I’m comparing the results from using hmc-nuts to sample directly from a (hierarchical) prior to using normal_rng to generate samples. What I’ve found is that for the scale parameter of the normal distribution, the sampled prior doesn’t agree with the generated one - and for some reason the sampled prior avoids zero.

Here’s the minimal working example:

parameters {
  real<lower=0> sigma_bar;
  real<lower=0> sigma_sig;
  real<lower=0> sigma;  

model {
  sigma_bar ~ normal(0.5,0.5);
  sigma_sig ~ normal(0.5,0.5);
  sigma ~ normal(sigma_bar,sigma_sig); 

generated quantities {
 real<lower=0> s_bar;
 real<lower=0> s_sig;
 real<lower=0> s;
s_bar = -1;
s_sig = -1;
s = -1;
while(s_bar <0)
 s_bar = normal_rng(0.5,0.5);
while(s_sig < 0)
 s_sig = normal_rng(0.5,0.5);
while(s < 0)
 s = normal_rng(s_bar,s_sig);

I’d appreciate any help anyone can give on this - is this sampler behavior expected? If this is a problem, is there a way to avoid it? Am I correct in assuming that the two methods should give the same distribution?

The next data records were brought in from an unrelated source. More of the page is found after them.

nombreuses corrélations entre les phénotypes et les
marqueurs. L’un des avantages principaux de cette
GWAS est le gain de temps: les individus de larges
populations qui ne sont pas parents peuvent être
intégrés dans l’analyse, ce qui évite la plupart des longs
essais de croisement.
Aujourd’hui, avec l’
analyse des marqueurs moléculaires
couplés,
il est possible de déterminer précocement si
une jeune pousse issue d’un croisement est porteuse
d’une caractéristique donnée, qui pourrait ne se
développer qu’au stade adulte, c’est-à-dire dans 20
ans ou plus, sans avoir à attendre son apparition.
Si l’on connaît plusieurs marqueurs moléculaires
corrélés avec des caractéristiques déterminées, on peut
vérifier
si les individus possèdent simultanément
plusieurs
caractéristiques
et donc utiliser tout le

(I’m running 4 chains of 1e7 samples to get this.)

I don’t see anything with your model that would cause this and you are right that this is disconcerting. Could you open an issue here:

If you would like to contribute (we love it when people contribute) it would be helpful to see this compared to what you get using an RNG from R or Python and the density calculation from another source (e.g. dnorm).

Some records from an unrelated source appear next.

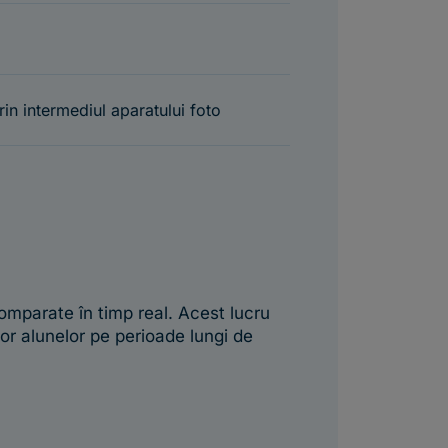
rin intermediul aparatului foto
 comparate în timp real. Acest lucru
lor alunelor pe perioade lungi de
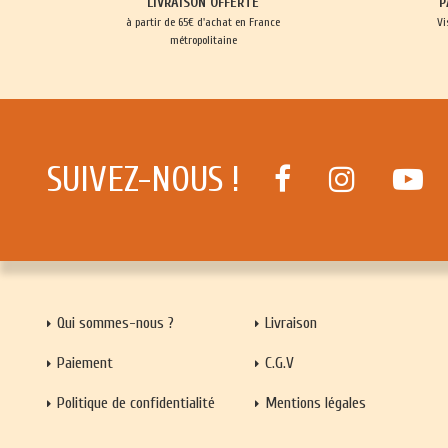
LIVRAISON OFFERTE
P
à partir de 65€ d'achat en France
Vi
métropolitaine
SUIVEZ-NOUS !
Qui sommes-nous ?
Livraison
Paiement
C.G.V
Politique de confidentialité
Mentions légales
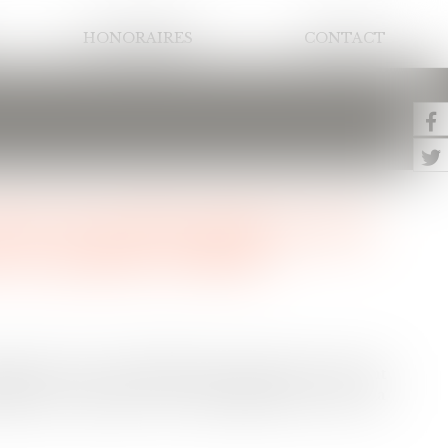
HONORAIRES
CONTACT
liste des informations que
au syndic est fixée
cuments que les établissements prêteurs peuvent
ité du syndicat des copropriétaires avant la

Since the amount of mass truncated away is not a constant when the mean and / or standard deviation of a normal distribution is not fixed, you have to explicitly truncate with

  sigma ~ normal(sigma_bar,sigma_sig) T[0,]; 

or adjust target yourself with normal_lccdf(0 | sigma_bar, sigma_sig). When you do that, the posterior distribution of the parameters is conceptually the same as the things you generate in the generated quantities block, but you get a bunch of intractable divergences.

@bgoodri - thanks, this has significantly improved the situation. When I truncate all the variables with T[0,]; the result is significantly less biased. Is this likely to be an issue with all hierarchical models with truncated priors? I certainly never saw this explicitly done in an example.

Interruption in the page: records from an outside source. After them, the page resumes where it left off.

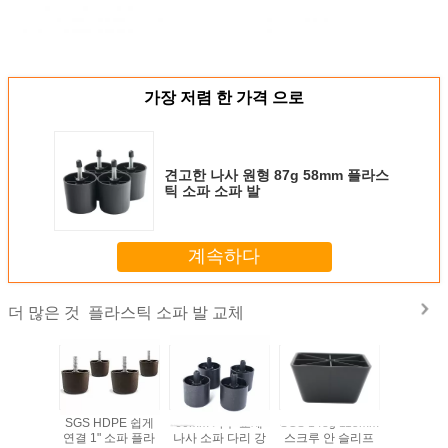
가장 저렴 한 가격 으로
견고한 나사 원형 87g 58mm 플라스
틱 소파 소파 발
계속하다
플라스틱 소파 발 교체
더 많은 것
SGS HDPE 쉽게
60mm 가구 교체
SGS 143g 115mm
SGS HD
연결 1" 소파 플라
나사 소파 다리 강
스크루 안 슬리프
연결 1"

I don’t actually seem to be getting any divergences (or at least not any warnings about them…). But there is still an issue with the region near zero.

The reason this came up was that I was trying to perform the Cook-Gelman-Rubin 2006 calibration on a hierarchical model with truncated priors, like this one. What I found was that I often got a bias where the “true” value was significantly below the confidence intervals - my generated values could be near zero, but the inferred values almost never were.

@sakrejda - given the truncation improvement, think it is still worth opening an issue?

Yes please, it’s definitely worth looking in to and you have a good example. The sampler should be doing better than this, it’s not like you’re looking too close to 0 here.

Glad Ben had an answer—I missed it exactly because we recommend these kinds of priors (with fixed parameters). I think this issue is mentioned in our discussion of these priors but only indirectly (i.e.-we say it’s ok to do this without truncation b/c the parameters are fixed but we could be clearer).

@sakrejda - added it!

It also seems that once you have some priors that are not fixed, you need to truncate everything - even with fixed values!

I was pretty confused by this, and I’ll go through the handbook and see if there are some examples that I based my code on where these truncations are not put into place explicitly. It seems like a very natural thing to have happen whenever you try to fit the hierarchical variance.

Thanks for filing the issue, I’ll look into it.

I agree that the other issue, figuring out when you need explicit truncation, is confusing and we should find a way to make it clearer for users. The only reason you don’t need explicit truncation is if the parameters are fixed s.t. the truncation only introduces a constant… if you can find misleading examples in the manual you could also add those to the running issue we have for the Stan manual.

And even if you do not need explicit truncation to get the samples, if you are using bridge sampling to estimate something like the marginal likelihood afterward, then you need to have done the truncation explicitly to get that right. Of course, in that scenario you have to be doing target += rather than ~ anyway.